Especially online you do not always know what you are buying, he warns.

Such as toys from China, where the legislation is much less strict than in Europe.

"For example, toys on AliExpress do not always comply with CE guidelines."

In addition, CE can also mean 'China Export'.

Ignore unbranded toys or brand names with only capital letters and opt for educational toys, advises Nusselder.

"It is made of safe material and suitable for the indicated age."

“You can compare the fear of unsafe toys to the fear of a corona vaccine;

people want absolute security, but this is not realistic. ”

Marianne de Valck, toy expert

A new product on the market can also be a source of concern, says Cotterink.

Often no safety standards have yet been established for this.

"Like for the baby nest."

This product is basically not unsafe, as long as you let your baby rest in it and stick with it, says the child safety expert.

"But if you use it as a place to sleep, a child can turn around and get stunted."

Parents would do well to research products themselves.

A bit of risk and unpredictability

According to educationalist and toy expert Marianne de Valck, parents do not have to worry too much.

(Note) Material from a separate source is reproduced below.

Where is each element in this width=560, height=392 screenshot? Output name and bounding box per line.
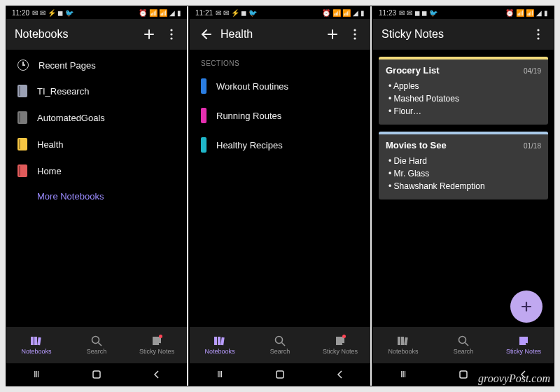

The chance that something will go wrong with CE toys is very small. "The fear of unsafe toys can be compared to the fear of a corona vaccine; people want absolute safety, but this is not realistic." Moreover, a recall is often for environmental reasons, according to the toy expert. Like too much lead in plastic toys. "That is especially bad for the environment, but not dangerous for a child. Unless the little one eats 50 kilos of ground LEGO."

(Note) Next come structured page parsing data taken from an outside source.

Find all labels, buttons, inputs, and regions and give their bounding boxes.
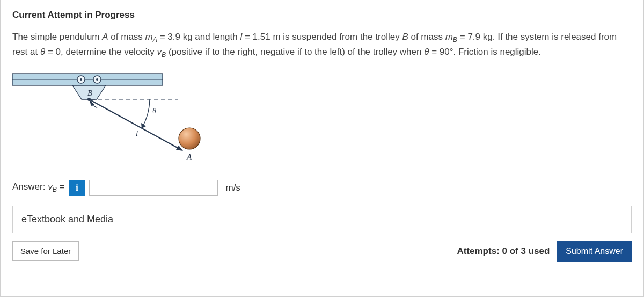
svg-point-3	[80, 78, 82, 81]
text: Answer:	[12, 182, 48, 192]
question-container: Current Attempt in Progress The simple p…	[0, 0, 644, 297]
right-group: Attempts: 0 of 3 used Submit Answer	[457, 241, 632, 262]
answer-row: Answer: vB = i m/s	[12, 180, 632, 196]
svg-marker-13	[141, 123, 146, 128]
answer-label: Answer: vB =	[12, 182, 64, 193]
label-theta: θ	[152, 106, 157, 115]
answer-input[interactable]	[89, 180, 218, 196]
info-button[interactable]: i	[69, 180, 85, 196]
sub-B: B	[453, 36, 457, 44]
equals: =	[57, 182, 65, 192]
text: = 0, determine the velocity	[45, 47, 157, 57]
diagram: B l θ A	[12, 66, 206, 173]
text: = 3.9 kg and length	[157, 32, 240, 42]
var-m: m	[145, 32, 153, 42]
attempt-heading: Current Attempt in Progress	[12, 10, 632, 20]
text: The simple pendulum	[12, 32, 102, 42]
question-prompt: The simple pendulum A of mass mA = 3.9 k…	[12, 30, 632, 61]
label-B: B	[87, 89, 92, 97]
text: = 90°. Friction is negligible.	[429, 47, 541, 57]
var-B: B	[402, 32, 408, 42]
save-button[interactable]: Save for Later	[12, 241, 79, 261]
text: of mass	[408, 32, 445, 42]
label-A: A	[186, 153, 192, 161]
sub-B: B	[162, 52, 166, 59]
var-theta: θ	[40, 47, 45, 57]
sub-B: B	[53, 186, 57, 194]
text: of mass	[108, 32, 145, 42]
var-v: v	[48, 182, 53, 192]
submit-button[interactable]: Submit Answer	[557, 241, 632, 262]
label-l: l	[136, 129, 138, 137]
var-v: v	[157, 47, 162, 57]
svg-line-9	[89, 99, 180, 149]
attempts-text: Attempts: 0 of 3 used	[457, 246, 550, 257]
bottom-row: Save for Later Attempts: 0 of 3 used Sub…	[12, 241, 632, 262]
etextbook-link[interactable]: eTextbook and Media	[12, 206, 632, 233]
sub-A: A	[153, 36, 157, 44]
var-m: m	[445, 32, 453, 42]
svg-point-14	[179, 128, 200, 149]
answer-unit: m/s	[225, 183, 240, 193]
var-A: A	[102, 32, 108, 42]
text: (positive if to the right, negative if t…	[166, 47, 424, 57]
svg-point-5	[96, 78, 98, 81]
text: = 1.51 m is suspended from the trolley	[242, 32, 402, 42]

People do stretch the definition of toys, De Valck sees. Think of cars made from cans from the world shop, or car tires and shells with which to play. This is not officially a toy and may be less safe. But is that the most important thing? "It may be less safe, but it stimulates the imagination much more than toys from the factory." So don't be too afraid of everything that could happen, the toy expert advises. "There are parents who don't accept any risk, but a little risk and unpredictability is good for a child."